In the records below, find the line with "名進研 新代表に取締役教務本" and repeat it and every line after it, exactly, without any pictures.
-------- Input material
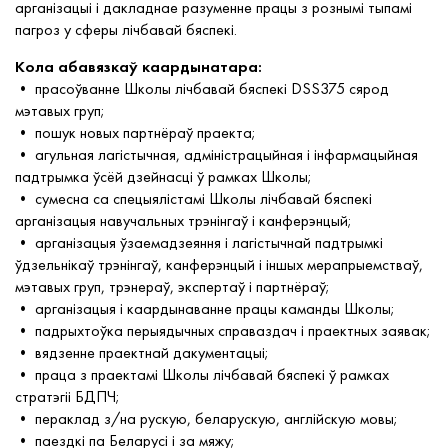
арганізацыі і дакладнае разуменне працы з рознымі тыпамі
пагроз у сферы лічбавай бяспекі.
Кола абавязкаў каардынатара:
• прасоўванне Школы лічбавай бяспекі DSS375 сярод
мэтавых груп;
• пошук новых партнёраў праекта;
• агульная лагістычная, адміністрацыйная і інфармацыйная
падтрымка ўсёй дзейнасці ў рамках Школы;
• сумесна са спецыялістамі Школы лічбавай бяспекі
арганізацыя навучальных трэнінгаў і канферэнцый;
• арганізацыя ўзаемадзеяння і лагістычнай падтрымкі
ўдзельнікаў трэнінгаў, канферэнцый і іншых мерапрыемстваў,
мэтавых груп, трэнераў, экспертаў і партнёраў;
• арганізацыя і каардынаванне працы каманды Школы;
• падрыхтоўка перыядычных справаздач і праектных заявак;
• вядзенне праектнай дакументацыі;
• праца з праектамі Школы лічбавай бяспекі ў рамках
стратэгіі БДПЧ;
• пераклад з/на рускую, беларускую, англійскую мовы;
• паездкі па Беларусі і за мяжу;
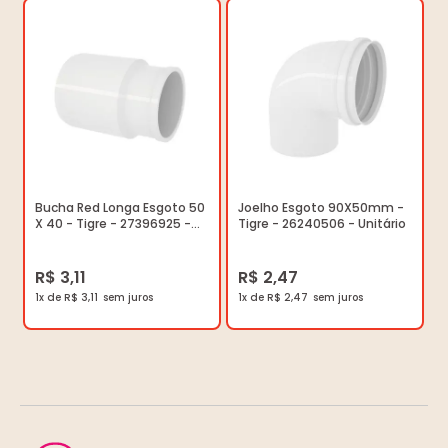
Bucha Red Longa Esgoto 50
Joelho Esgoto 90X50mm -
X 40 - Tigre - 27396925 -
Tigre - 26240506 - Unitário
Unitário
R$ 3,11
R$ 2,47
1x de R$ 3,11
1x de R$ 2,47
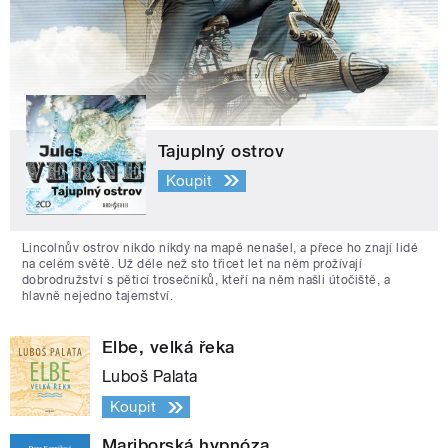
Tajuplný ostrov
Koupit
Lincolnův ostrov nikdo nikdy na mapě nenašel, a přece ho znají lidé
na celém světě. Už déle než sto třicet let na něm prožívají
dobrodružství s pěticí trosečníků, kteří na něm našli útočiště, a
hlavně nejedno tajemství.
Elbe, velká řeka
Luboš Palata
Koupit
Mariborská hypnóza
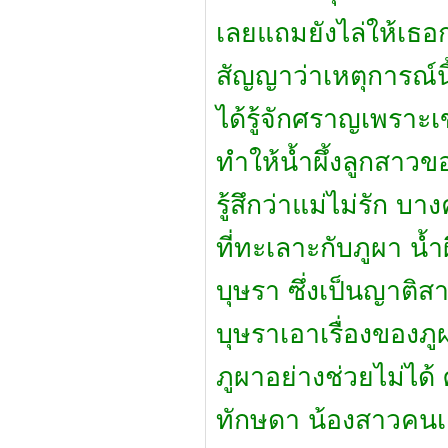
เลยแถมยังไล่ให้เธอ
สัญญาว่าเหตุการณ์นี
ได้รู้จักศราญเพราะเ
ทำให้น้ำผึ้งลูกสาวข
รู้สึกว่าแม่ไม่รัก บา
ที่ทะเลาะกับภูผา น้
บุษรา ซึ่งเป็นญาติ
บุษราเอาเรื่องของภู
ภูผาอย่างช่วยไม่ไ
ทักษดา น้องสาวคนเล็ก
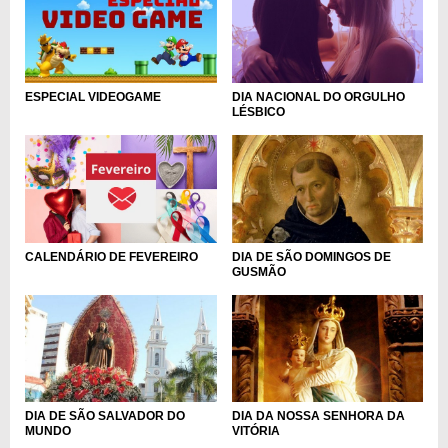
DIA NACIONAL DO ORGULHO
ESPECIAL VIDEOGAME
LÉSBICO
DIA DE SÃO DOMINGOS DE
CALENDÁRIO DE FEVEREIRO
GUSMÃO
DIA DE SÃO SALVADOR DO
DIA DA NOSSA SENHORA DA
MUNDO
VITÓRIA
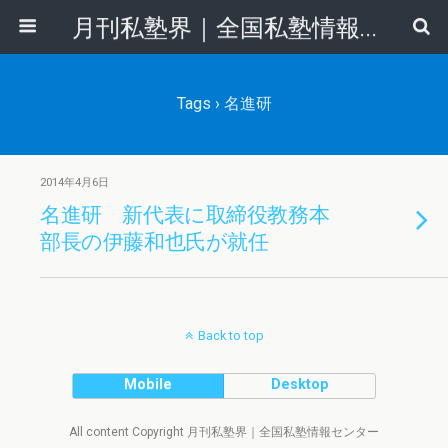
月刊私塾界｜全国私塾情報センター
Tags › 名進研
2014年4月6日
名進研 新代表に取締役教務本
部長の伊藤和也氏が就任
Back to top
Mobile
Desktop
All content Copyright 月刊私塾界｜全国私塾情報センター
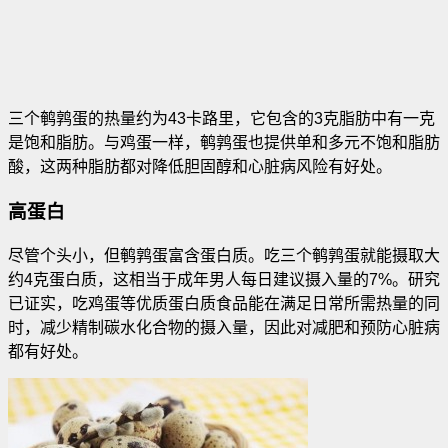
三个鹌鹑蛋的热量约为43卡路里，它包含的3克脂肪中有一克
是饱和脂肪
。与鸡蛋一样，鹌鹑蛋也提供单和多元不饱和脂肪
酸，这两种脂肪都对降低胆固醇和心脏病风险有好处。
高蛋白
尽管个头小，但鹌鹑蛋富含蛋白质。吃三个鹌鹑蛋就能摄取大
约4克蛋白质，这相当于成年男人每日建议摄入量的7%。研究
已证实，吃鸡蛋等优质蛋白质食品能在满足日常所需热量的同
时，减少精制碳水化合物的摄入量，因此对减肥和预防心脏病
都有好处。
----------------
• **Answer box**
名進研 新代表に取締役教務本
部長の伊藤和也氏が就任
Back to top
Mobile
Desktop
All content Copyright 月刊私塾界｜全国私塾情報センター
三个鹌鹑蛋的热量约为43卡路里，它包含的3克脂肪中有一克
是饱和脂肪
。与鸡蛋一样，鹌鹑蛋也提供单和多元不饱和脂肪
酸，这两种脂肪都对降低胆固醇和心脏病风险有好处。
高蛋白
尽管个头小，但鹌鹑蛋富含蛋白质。吃三个鹌鹑蛋就能摄取大
约4克蛋白质，这相当于成年男人每日建议摄入量的7%。研究
已证实，吃鸡蛋等优质蛋白质食品能在满足日常所需热量的同
时，减少精制碳水化合物的摄入量，因此对减肥和预防心脏病
都有好处。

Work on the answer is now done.